Main purpose of the data proxy is to provide data contained in the CKAN resources for data previews and for raw data API. The raw data API should return structure in normalized/common structured format. Regardless of the resource type and format, the requester receives JSON (or any other output format supported by the data proxy in the future, explicitly asked by requester)
Data proxy runs as a separate web service. It does not take CKAN server resources and can be reused by more CKAN instances or by other similar data services The concept of raw data API is depicted in figure 1:
- User or third party application requests raw data from CKAN:
GET ckan.net/api/data/RESOURCE_ID
The request is handled by CKAN and routed to ckanext dataapi module.
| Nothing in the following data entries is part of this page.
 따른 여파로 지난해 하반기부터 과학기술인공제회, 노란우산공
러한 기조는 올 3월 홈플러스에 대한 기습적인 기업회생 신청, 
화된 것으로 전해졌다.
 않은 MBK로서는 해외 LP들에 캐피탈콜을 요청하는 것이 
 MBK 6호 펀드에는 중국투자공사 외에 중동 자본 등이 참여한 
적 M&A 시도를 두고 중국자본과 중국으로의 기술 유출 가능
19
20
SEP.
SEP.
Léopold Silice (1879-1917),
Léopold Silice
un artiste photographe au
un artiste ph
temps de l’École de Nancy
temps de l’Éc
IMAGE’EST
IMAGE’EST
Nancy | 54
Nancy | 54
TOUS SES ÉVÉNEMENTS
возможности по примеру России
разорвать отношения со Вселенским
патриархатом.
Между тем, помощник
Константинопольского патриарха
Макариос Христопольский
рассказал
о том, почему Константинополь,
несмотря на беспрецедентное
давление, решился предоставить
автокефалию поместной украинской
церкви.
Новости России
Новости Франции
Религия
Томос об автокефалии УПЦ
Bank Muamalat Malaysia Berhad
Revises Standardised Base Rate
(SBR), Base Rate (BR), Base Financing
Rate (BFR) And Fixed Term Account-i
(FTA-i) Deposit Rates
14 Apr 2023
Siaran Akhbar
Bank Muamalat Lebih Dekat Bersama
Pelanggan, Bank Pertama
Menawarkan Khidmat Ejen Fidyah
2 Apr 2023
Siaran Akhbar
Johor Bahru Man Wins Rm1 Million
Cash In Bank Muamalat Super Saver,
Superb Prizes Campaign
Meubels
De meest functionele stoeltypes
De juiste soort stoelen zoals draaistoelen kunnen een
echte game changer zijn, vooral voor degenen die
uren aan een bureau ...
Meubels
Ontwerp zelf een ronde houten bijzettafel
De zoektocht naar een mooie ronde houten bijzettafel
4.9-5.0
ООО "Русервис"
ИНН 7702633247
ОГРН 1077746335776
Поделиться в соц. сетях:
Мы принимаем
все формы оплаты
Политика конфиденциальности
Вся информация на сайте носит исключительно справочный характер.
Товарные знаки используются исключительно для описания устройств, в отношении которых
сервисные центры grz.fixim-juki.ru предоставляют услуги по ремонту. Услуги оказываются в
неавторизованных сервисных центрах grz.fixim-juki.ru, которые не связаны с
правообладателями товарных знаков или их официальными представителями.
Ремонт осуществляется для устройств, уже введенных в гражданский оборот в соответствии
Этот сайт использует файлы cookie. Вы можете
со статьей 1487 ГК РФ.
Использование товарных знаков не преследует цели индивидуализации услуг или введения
- The dataapi module constructs data proxy request URL and returns it to the requestor in the form of HTTP 302 redirect reply. The reply has Location: header set to the dataproxy URL with appropriate parameters set.
- Requesting application should handle the 302 request and ask for data from the data proxy.
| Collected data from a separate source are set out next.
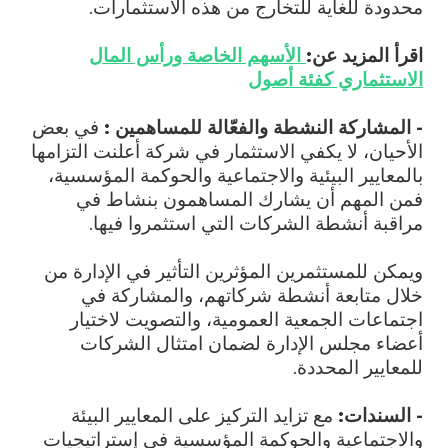
محدودة للغاية للتخارج من هذه الاستثمارات.
اقرأ المزيد عن:
الأسهم الخاصة ورأس المال
الاستثماري كفئة أصول
- المشاركة النشطة والفعّالة للمساهمين :
في بعض
الأحيان، لا يكفي الاستثمار في شركة أعلنت التزامها
بالمعايير البيئية والاجتماعية والحوكمة المؤسسية،
فمن المهم أن يشارك المساهمون بنشاط في
مراقبة أنشطة الشركات التي استثمروا فيها.
ويمكن للمستثمرين المؤثرين التأثير في الإدارة من
خلال متابعة أنشطة شركاتهم، والمشاركة في
اجتماعات الجمعية العمومية، والتصويت لاختيار
أعضاء مجلس الإدارة لضمان امتثال الشركات
للمعايير المحددة.
- السندات:
مع تزايد التركيز على المعايير البيئة
والاجتماعية والحوكمة المؤسسية في إستراتيجيات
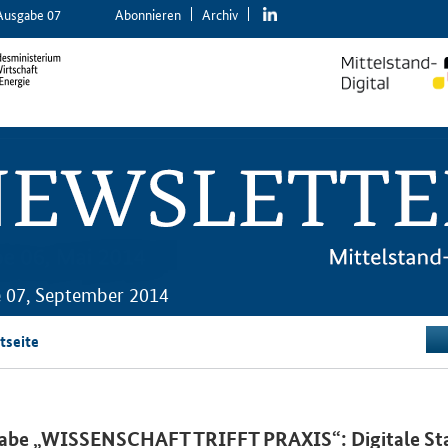
linkedin
Ausgabe 07
Abon­nie­ren
Ar­chiv
 07, September 2014
tseite
gabe „WISSENSCHAFT TRIFFT PRAXIS“: Digitale St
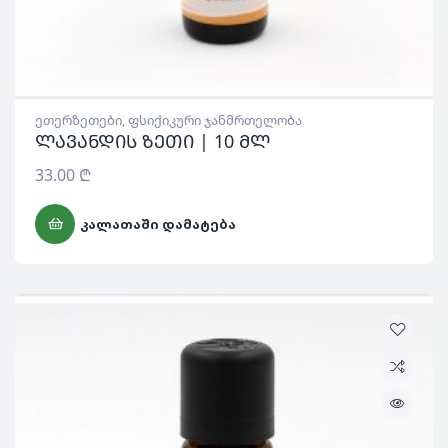
ეთერზეთები
,
ფსიქიკური ჯანმრთელობა
ლავანდის ზეთი | 10 მლ
33.00
₾
ᲙᲐᲚᲐᲗᲐᲨᲘ ᲓᲐᲛᲐᲢᲔᲑᲐ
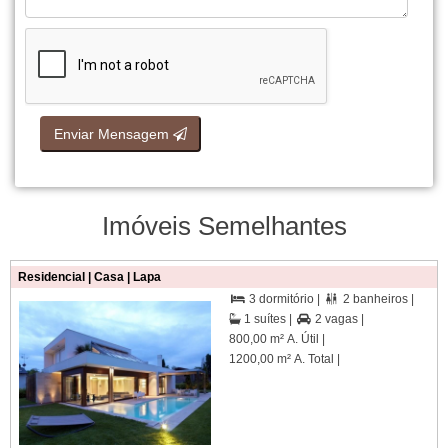
Enviar Mensagem
Imóveis Semelhantes
Residencial | Casa | Lapa
3 dormitório |
2 banheiros |


1 suítes |
2 vagas |

800,00 m² A. Útil |
1200,00 m² A. Total |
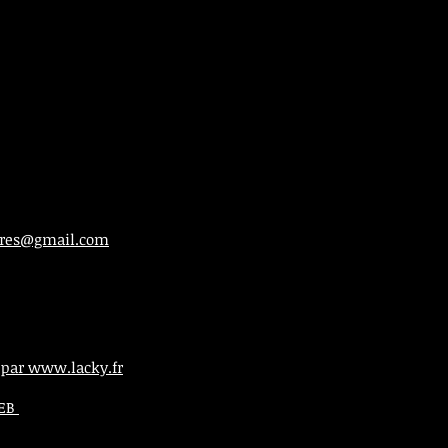
ieres@gmail.com
 par www.lacky.fr
WEB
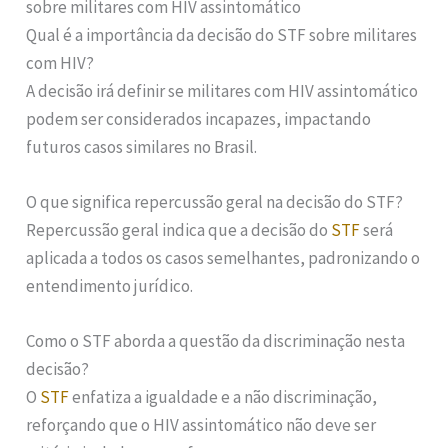
sobre militares com HIV assintomático
Qual é a importância da decisão do STF sobre militares
com HIV?
A decisão irá definir se militares com HIV assintomático
podem ser considerados incapazes, impactando
futuros casos similares no Brasil.
O que significa repercussão geral na decisão do STF?
Repercussão geral indica que a decisão do
STF
será
aplicada a todos os casos semelhantes, padronizando o
entendimento jurídico.
Como o STF aborda a questão da discriminação nesta
decisão?
O
STF
enfatiza a igualdade e a não discriminação,
reforçando que o HIV assintomático não deve ser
- Data proxy streams the data from resource through data transformer (see below) and replies with data in a common structured form JSON.
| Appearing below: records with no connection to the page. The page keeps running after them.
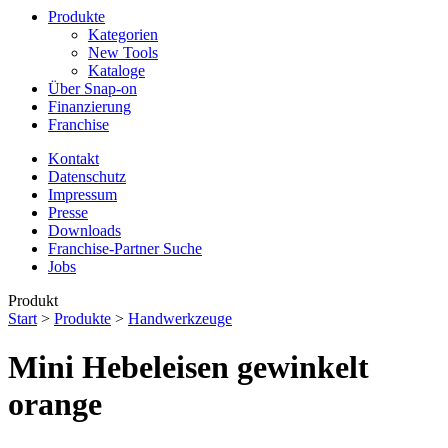
Produkte
Kategorien
New Tools
Kataloge
Über Snap-on
Finanzierung
Franchise
Kontakt
Datenschutz
Impressum
Presse
Downloads
Franchise-Partner Suche
Jobs
Produkt
Start
>
Produkte
>
Handwerkzeuge
Mini Hebeleisen gewinkelt
orange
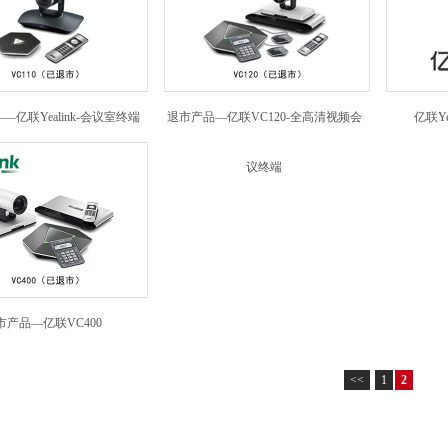
亿联Yealink-会议室终端
退市产品—亿联VC120-全高清视频会
亿联Ye
VC110
议终端
市产品—亿联VC400
<<
1
2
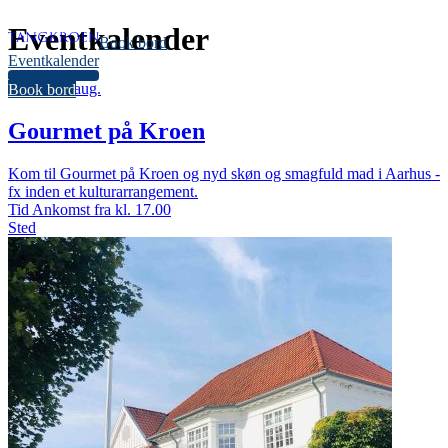
Eventkalender
Book bord
Eventkalender
36
torsdag
6.
aug.
Book bord
Gourmet på Kroen
Kom til Gourmet på Kroen og nyd skøn og smagfuld mad i Aarhus -
fx inden et kulturarrangement.
Tid
Ankomst fra kl. 17.00
Sted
Proposal for CKAN Data API:
It might be helpful if package resources had names or identifiers as well:
api/data/PACKAGE/RESOURCE_REFERENCE
Possible built-in resource references might be: - '
default' - reserved keyword for 'the only one resource' if there is only one, or first resource if there are more or the one with flag '
default' - '
latest' - to be able to access 'latest' resource within package (or 'actual' or 'last'?) - alphanumeric identifier (not starting with number) - number - index of resource as human/visitor sees it on page.
Data Proxy Internals
The service handles requests with one obligatory parameter: url which specifies resource to be transformed. After receiving the requests, resource type is determined from file extension or from provided type parameter(*). Based on the resource type appropriate data source streaming object is selected. Data are read from the source and transformed into list of rows which are returned in the JSON reply.
Data Proxy handles resource redirects. That is, if the resource server replies with 302 reply, dataproxy handles the request correctly.
(*) This will change in the future to HTTP Content-Type
Data transformations are handled in modular fashion through registered data transformers. Adding new data type is a matter of providing transformer metadata (type name, accepted mime and file types, name of class handling the transformation).
Accepted dataproxy parameters:
For XLS:
- worksheet - worksheet number
Data Proxy plans:
- make use of server provided Content-Type header
- handle zipped files
- handle more types of resources, such as google Docs
- provide more interesting metadata for resource preview (for example basic data quality audit information, such as field completeness)
Backend for handling data transformations will use
Data Brewery data streams. Advantages:
- stream from more different types of data resources
- data auditing
- provide more metadata where available (fields, types,...)
When we decide to do off-line resource processing and archiving, code from data proxy and brewery can be reused. From user's perspective it might look like document upload on scribd/slideshare: document is queued and "magic" happens in the background which will not only archive resource, but provide information such as:
- data preview
- field list (can be made searchable in CKAN later)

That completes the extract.